Tuesday, February 21, 2006

Civil Rights Leaders: "The first thing you got to do is get mad."

The Detroit News' article, Civil rights advocates organize for action, reported that 500 people gathered in Detroit's Northwest Activity Center to get mad -- and it wasn't over a cartoon. I suppose that's the good news. Mary Francis Berry, former chair of the U.S. Civil Rights Commission, believes a key ingredient to combating discrimination is, I don't make this up, more discrimination. She used stunning logic to motivate the attendees, "The first thing you got to do is get mad." This must mean Muslims throughout the Middle East and Europe are on the verge of authoring some ground breaking anti-discrimination legislation of their own. According to Ms. Berry they've taken the first step.

All this over confusion about what the word /discrimination/ means. One of the definitions from www.dictionary.com states:
"Treatment or consideration based on class or category rather than individual merit; partiality or prejudice: racial discrimination; discrimination against foreigners."
"Treatment or consideration" is important language. The ballot proposal uses more specific language, exploiting the common pejorative use of 'discrimination' and making clear 'treatment or consideration' includes favoritism:
"The state shall not discriminate against, or grant preferential treatment to, any individual or group on the basis of race, sex, color, ethnicity, or national origin.."
Ms. Berry is mad she may have to give up her hard fought-for "preferential treatment" for any group she may be a member of but is apparently oblivious the other side of the coin is "discrimination against" other groups. Instead of the coin having a single value, "no discrimination," she sees a black and white side. It's OK to give preferential treatment to blacks and we presume women, and it's OK to discriminate against non-blacks and men. When the referee flips the coin she wants "preferential treatment" for her group on both sides. Those mobilizing against the ballot initiative devalue individual merit and instead categorize our state's citizens by the color of their skin. Prejudice and discrimination is OK as long as it benefits Ms. Berry's groups. That's a prejudiced and xenophobic due process that doesn't exist in the US constitution. The Bill of Rights and the 14th amendment guarantee and protect individual rights, not group rights.

Or does it?

Supreme Court Justice, Sandra Day O'Conner, champion of progressive constitutional interpretation, seems to agree with Ms. Berry.
“We expect that 25 years from now, the use of racial preferences will no longer be necessary to further the interest approved today."
Here Justice O'Conner exceeds liberal expectations by interpreting the US Constitution not just for what it meant to say (apparently the framers made clear their real intentions to her with the help of Dionne Warwick's psychic friends) but discovered sections with expiration dates like the pizza coupons I find in my TV Guide insert. Of course, none of them are good for 25 years and usually expire minutes before I arrive to pick up my dinner.

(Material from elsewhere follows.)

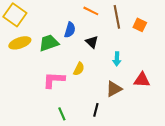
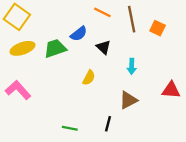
blue semicircle: (70, 30) -> (79, 34), turned 35
pink L-shape: (54, 80) -> (18, 90), moved, turned 45
red triangle: (142, 80) -> (171, 90), moved
green line: (62, 114) -> (70, 128), turned -56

In his dissenting opinion, the much older Chief Justice Rehnquist recognized the hypocrisy that escaped O'Conner, Stevens, Souter, Ginsburg, and Breyer:
In practice, the Law School’s program bears little or no relation to its asserted goal of achieving “critical mass.” From 1995 through 2000, the Law School admitted between 1,130 and 1,310 students. Of those, between 13 and 19 were Native American, between 91 and 108 were African-Americans, and between 47 and 56 were Hispanic. If the Law School is admitting between 91 and 108 African-Americans in order to achieve “critical mass,” thereby preventing African-American students from feeling “isolated or like spokespersons for their race,” one would think that a number of the same order of magnitude would be necessary to accomplish the same purpose for Hispanics and Native Americans.
In a famous Abbot and Costello skit, Bud Abbot flips a coin and tells Lou, "Heads I win, tails you lose." Maybe that's where Mary Francis Berry found inspiration for her revivals. Come election day, Michigan citizens won't be so easily hoodwinked.

This fall, without any anger, I'll vote to approve the civil rights initiative.